Posted on 25 Feb 2024

February 25, 2024

Luke 10:38-42

Rev. Kristen J. Kleiman


Fast for forty days – or is it 46?  Eat fish on Fridays.  Give up chocolate, sweets, caffeine.  Refrain from a luxury.  Abstain from a need.  Or just forget the season of Lent altogether because we have no idea why we would do any of these things in the first place.

There are a lot of confusing instructions about the season of Lent.  Very simply though, Lent is a time to prepare ourselves for Easter, to prepare ourselves for the transformation, for the good news of Easter, that nothing can separate us from God’s love, that every day we have the opportunity for a new life, to start over and live better, do better.

Modeled on the forty days Jesus spent in the wilderness preparing himself for ministry, in the early days of the Christian Church, new believers were invited to take forty days to prepare for the new life that comes with baptism and deciding to follow Jesus.

What started as a faith practice for new believers, over time became a practice for the whole church because deciding to follow Jesus is not a one and done decision.  There are days when we feel completely renewed by our relationship with the God of love we know through Jesus Christ.  When we are totally in that zone of peace, trust, and gratitude.  And there are other days when we are worn out, dried out by life and are seeking that new life promised through Christ’s resurrection.

Fasting has long been a spiritual practice through which people of all faiths have sought to connect with the holy.  From the earliest moments of the Christian Church, fasting has been a practice individuals have used to grow closer to God.  By 300 AD, though, the Church, with a capital C, declared fasting as the way all Christians should prepare for Easter.  Fasting every day for forty days, with the exceptions of Sunday, which is why Lent is actually 46 days long.

Spiritual practices, like fasting, are intended to draw us closer to God.  Spiritual practices help us open our hearts and lives to God’s guidance in a new way, walking the way of Jesus Christ ever more faithfully.  Spiritual practices literally refresh and ground us in this crazy world so we can be strengthened to continue moving forward with God, creating more love and peace in our world.

Sometimes, though, spiritual practices can distract us from God.  Sometimes, we can get so caught up in the doing of a spiritual practice that we forget its purpose- to connect us to God and the Way of Jesus Christ.

Fasting is one of those spiritual practices that distracts me from God.  I know I am not alone because each subsequent century after the Church declared fasting to be the Lenten way, each subsequent century brought a reduction in the requirements for fasting until most churches were only requiring two days or had given up the practice altogether.

By the 1400’s, instead of fasting from food, most churches were inviting Christians to “fast” or give up some luxury or need for the season of Lent.

Many of the Protestant reformers were questioning even that.  They thought it was just showy to go around pointing out how you were giving up this or that for Lent.  They wondered if people even understood why they were giving things up, and instead of explaining the tradition, they just stopped practicing the season of Lent completely.

As people of the Way, as people who are called to not just believe in Jesus Christ, but to literally follow him, the season of Lent can be a powerful tool as we seek to have Jesus’ ways of peace and love be a part of our daily lives.

If the season of Epiphany is a time to show, to shine with the light of Jesus, and to share the good news.  If the season of Epiphany encourages us to “give light to those who sit in darkness and in the shadow of death, to guide our feet into the way of peace.” (Luke 1:79) as it says in the first chapter of Luke.

If the season of Epiphany is a time focus on how and why we have decided to follow Jesus, then the season of Lent is a time to focus on what our relationship with God and Jesus Christ looks like.  A time to deepen that relationship.  Lent is a time to take the next step in our Christian faith journeys, letting go of distractions so we can do something different and can grow ever closer to God.

In our passage from Luke today, we hear the story of two sisters – Mary and Martha.  When Martha complains that Mary is not helping her with their many tasks, with the many to do’s that a first century woman likely needed to do to welcome guests into their home, Jesus speaks very strongly to her.  His response of “Martha, Martha, you are worried and distracted by many things, 42 but few things are needed—indeed only one.
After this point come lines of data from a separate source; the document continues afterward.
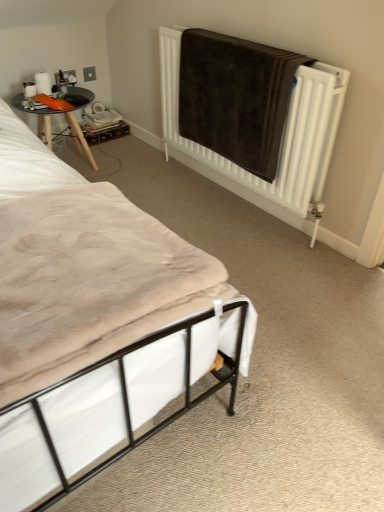 What do you see at coordinates (282, 133) in the screenshot?
I see `brown towel at upper right` at bounding box center [282, 133].

Locate an element on the screen. The height and width of the screenshot is (512, 384). brown towel at upper right is located at coordinates (282, 133).

Where is `white fabric bed at lower left`? white fabric bed at lower left is located at coordinates (94, 274).

The width and height of the screenshot is (384, 512). What are the coordinates of `brown towel at upper right` in the screenshot? It's located at (282, 133).

This screenshot has width=384, height=512. I want to click on radiator below the wooden table at left (from the image's perspective), so click(282, 133).

Does brown towel at upper right have a lesser height compared to wooden table at left?

In fact, brown towel at upper right may be taller than wooden table at left.

What's the angular difference between brown towel at upper right and wooden table at left's facing directions?

The angular difference between brown towel at upper right and wooden table at left is 90.7 degrees.

Consider the image. From a real-world perspective, who is located higher, brown towel at upper right or wooden table at left?

From a 3D spatial view, brown towel at upper right is above.

Is beige fabric mattress at lower left at the right side of wooden table at left?

Indeed, beige fabric mattress at lower left is positioned on the right side of wooden table at left.

How different are the orientations of beige fabric mattress at lower left and wooden table at left in degrees?

The angle between the facing direction of beige fabric mattress at lower left and the facing direction of wooden table at left is 0.742 degrees.

Considering the relative sizes of beige fabric mattress at lower left and wooden table at left in the image provided, is beige fabric mattress at lower left smaller than wooden table at left?

Indeed, beige fabric mattress at lower left has a smaller size compared to wooden table at left.

Does beige fabric mattress at lower left have a greater width compared to wooden table at left?

Yes, beige fabric mattress at lower left is wider than wooden table at left.

From the image's perspective, is white fabric bed at lower left above or below wooden table at left?

white fabric bed at lower left is below wooden table at left.

From a real-world perspective, which is physically below, white fabric bed at lower left or wooden table at left?

white fabric bed at lower left is physically lower.

Is wooden table at left a part of white fabric bed at lower left?

No, wooden table at left is not a part of white fabric bed at lower left.

Is beige fabric mattress at lower left positioned with its back to white fabric bed at lower left?

No, beige fabric mattress at lower left is not facing the opposite direction of white fabric bed at lower left.

From a real-world perspective, does beige fabric mattress at lower left stand above white fabric bed at lower left?

Correct, in the physical world, beige fabric mattress at lower left is higher than white fabric bed at lower left.

In the image, is beige fabric mattress at lower left on the left side or the right side of white fabric bed at lower left?

In the image, beige fabric mattress at lower left appears on the right side of white fabric bed at lower left.

Between beige fabric mattress at lower left and white fabric bed at lower left, which one has larger width?

white fabric bed at lower left is wider.

Who is bigger, beige fabric mattress at lower left or brown towel at upper right?

brown towel at upper right is bigger.

What are the coordinates of `radiator behind the beige fabric mattress at lower left` in the screenshot? It's located at (282, 133).

Is beige fabric mattress at lower left positioned far away from brown towel at upper right?

That's right, there is a large distance between beige fabric mattress at lower left and brown towel at upper right.

Which is more to the left, beige fabric mattress at lower left or brown towel at upper right?

beige fabric mattress at lower left is more to the left.

From the image's perspective, is brown towel at upper right above beige fabric mattress at lower left?

Yes, from the image's perspective, brown towel at upper right is over beige fabric mattress at lower left.

Could you tell me if brown towel at upper right is facing beige fabric mattress at lower left?

Yes, brown towel at upper right is aimed at beige fabric mattress at lower left.

From a real-world perspective, between brown towel at upper right and beige fabric mattress at lower left, who is vertically lower?

brown towel at upper right.

Between brown towel at upper right and beige fabric mattress at lower left, which one is positioned behind?

brown towel at upper right is further away from the camera.

Is white fabric bed at lower left touching brown towel at upper right?

No.

From the image's perspective, between white fabric bed at lower left and brown towel at upper right, which one is located above?

brown towel at upper right appears higher in the image.

What's the angular difference between white fabric bed at lower left and brown towel at upper right's facing directions?

The angle between the facing direction of white fabric bed at lower left and the facing direction of brown towel at upper right is 179 degrees.

Is white fabric bed at lower left positioned in front of brown towel at upper right?

Yes, it is.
Mary has chosen the better part, which will not be taken away from her.” (Luke 10:41-42) that response has led Christians throughout the centuries to focus on contemplation and quiet spiritual practices as the “better way” to God.

For some Christians, quiet prayer, meditation, silence, walking the labyrinth or walking in general, for some Christians, these contemplative spiritual practices are just the right thing to bring God’s light into their lives so they can shine that light into the world.

Being quiet and contemplative might not be the right spiritual practice for you though – or for you at this moment in your journey.  Instead, being spiritually active might the very thing that renews your spirit and helps you create the life with God you want.

The Lenten spiritual practice you might most need right now might be community: a partner or a group to pray or read scripture with; a podcast gathering or a book group to invite you to wonder about God and your calling in the world.

During Lent, you might want to let something go, as has been the Lenten tradition of many churches, or you may want to take up something – like sharing your gifts by volunteering with this church community or one of our ministry partners.  Your Lenten spiritual practice might take less time and yet a lot more dedication – such as praying a silent blessing for someone every time they depart from you.

For some Christians as we follow Jesus, we need quiet moments alone to connect with God, and for others, we need moments in community, to connect with God.

Last week, when I was on vacation, I fulfilled my birthday goal of running a 10k.  I did it with my spouse and two friends.  We agreed as we walked to the starting line that even as we were doing it together, we would all run our own race.

Each one of them then put in their tunes and began to run, but I had not even thought about having music and that turned out to be perfect for me because I turned my run into a spiritual practice of mindfulness.  I paid attention to the flowers and plants.  I listened to the birds.  I enjoyed the sun and the shade.  I was contemplative; I was active; and I was connected, talking with others who were out walking or riding bikes.  I even stopped to take a photo for a family.  My family laughed when I told them that; however it felt like the right thing to do – to be of service.  It’s another way I connect with God.

As we walk or even run this journey of Lent, I invite you every day to very intentionally think about what is your next step.  What is the next step in your faith life that will help you grow closer to God?  Is it active? Is it contemplative?  Is it both?

What will help you sit at the feet of Jesus, like Mary, and soak up Jesus’ spirit, refreshing your soul?  What will help you walk forward with Jesus, like Martha, being made ever new?  What will help you be transformed by God’s Spirit so that your life will be filled with the new life, the hope, the peace, the love Jesus promises to all of us?